> Exercise details:
In the listing below, which lines contain the string "Escaravatiers"? Copy them all.

> Material shown:
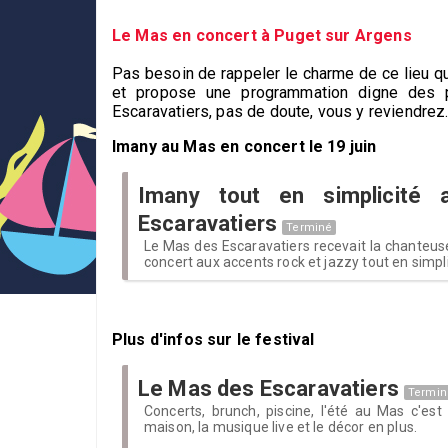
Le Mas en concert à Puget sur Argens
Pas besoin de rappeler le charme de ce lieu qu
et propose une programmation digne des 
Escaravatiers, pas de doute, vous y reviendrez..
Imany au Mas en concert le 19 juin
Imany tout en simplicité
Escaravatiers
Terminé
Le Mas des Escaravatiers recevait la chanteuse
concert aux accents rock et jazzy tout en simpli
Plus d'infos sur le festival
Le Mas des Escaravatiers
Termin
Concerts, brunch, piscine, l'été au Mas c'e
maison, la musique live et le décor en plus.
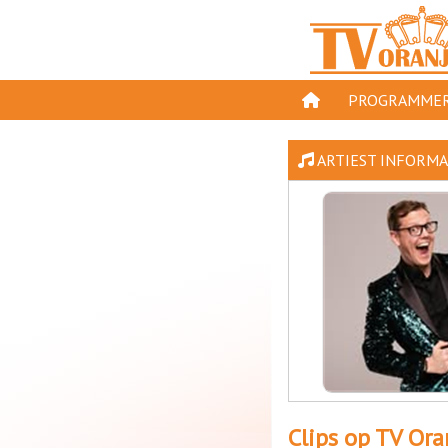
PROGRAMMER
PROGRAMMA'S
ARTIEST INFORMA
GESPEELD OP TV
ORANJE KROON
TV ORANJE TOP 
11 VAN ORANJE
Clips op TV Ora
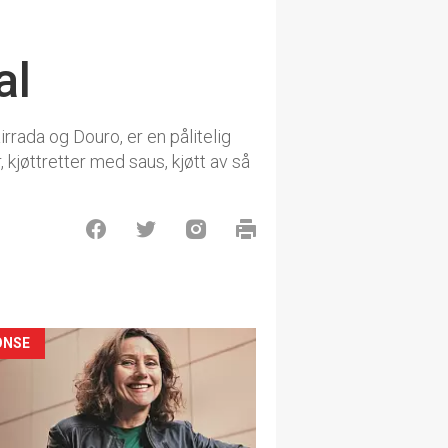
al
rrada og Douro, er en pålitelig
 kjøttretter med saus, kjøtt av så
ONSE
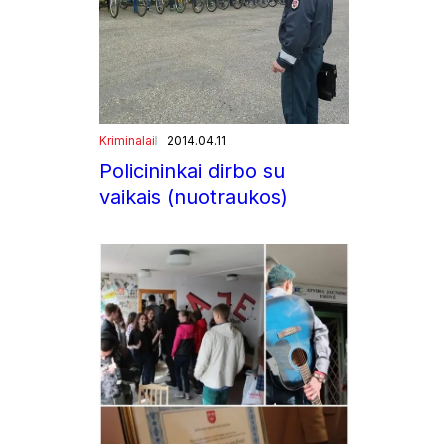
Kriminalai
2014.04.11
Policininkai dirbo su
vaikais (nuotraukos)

---

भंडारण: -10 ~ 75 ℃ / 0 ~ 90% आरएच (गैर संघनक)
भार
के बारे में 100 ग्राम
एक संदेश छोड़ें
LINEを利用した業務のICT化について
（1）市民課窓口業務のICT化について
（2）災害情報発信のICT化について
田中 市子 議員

...

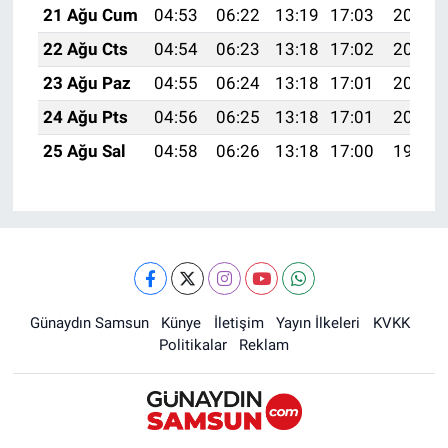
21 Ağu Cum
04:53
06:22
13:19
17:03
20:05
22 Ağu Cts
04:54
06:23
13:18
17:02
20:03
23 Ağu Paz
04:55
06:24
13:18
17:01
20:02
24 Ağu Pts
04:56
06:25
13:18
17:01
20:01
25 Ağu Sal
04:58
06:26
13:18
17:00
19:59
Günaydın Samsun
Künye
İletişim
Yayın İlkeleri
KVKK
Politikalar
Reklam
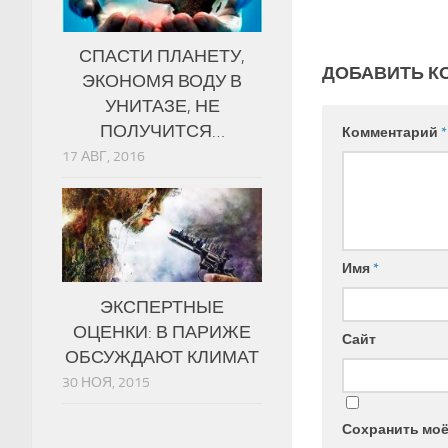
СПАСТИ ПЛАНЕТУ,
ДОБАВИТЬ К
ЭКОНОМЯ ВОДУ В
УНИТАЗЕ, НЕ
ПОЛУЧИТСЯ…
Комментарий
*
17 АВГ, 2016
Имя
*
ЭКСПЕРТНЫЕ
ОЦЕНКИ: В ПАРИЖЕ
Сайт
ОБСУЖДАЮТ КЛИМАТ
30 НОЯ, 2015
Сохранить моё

> Finished task:
Escaravatiers, pas de doute, vous y reviendrez..
Escaravatiers
Le Mas des Escaravatiers recevait la chanteuse
Le Mas des Escaravatiers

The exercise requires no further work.